Intel CEO Brian Krzanich’s kicked off the opening day keynote at the Intel Developer Forum this morning. This is his first year at the helm of the chip giant and his first major task is take Intel into the mobile sector to compete with competitors like ARM, Apple and Qualcomm. Certainly this will be no easy task, but Krzanich has been in the industry for over 30 years and plans on making Intel a mobility winner.
The opening day keynote started off talking about how computing is getting more personal and connected. There has been a shift from the CPU based architecture to the SOC architecture. Integration is driving system-centric solutions and Intel is confident that this is one of their strengths and that they can win on a system-centric environment. Intel exited the desktop motherboard market earlier this year and it is crystal clear that the company is headed in the mobile direction. Intel will soon be releasing a new Atom processor called ‘Baytrail’ that they hope will be a winner in the tablet market.

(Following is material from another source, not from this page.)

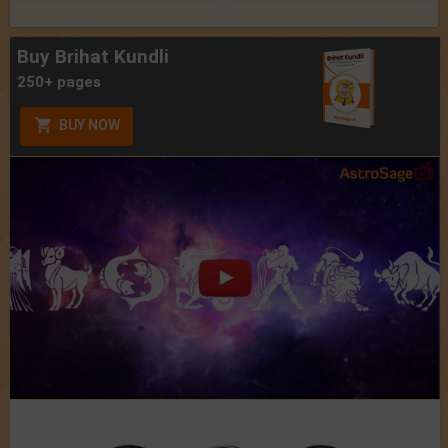
Buy Brihat Kundli
250+ pages
BUY NOW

Intel’s plan is to lead in every segment of computing and not just focus in one area. Intel was a bit slow to embrace the mobile market, so it appears that Krzanich doesn’t want that to happen while he is leading the company. This means that everything that is on the market now and emerging tech areas like wearable devices and the internet of things will be a
Krazanich believes that there is more innovation in the PC than ever before. The battery, the form factor and the capabilities are stronger than before. Today you have to build what people want and that is what Intel is doing.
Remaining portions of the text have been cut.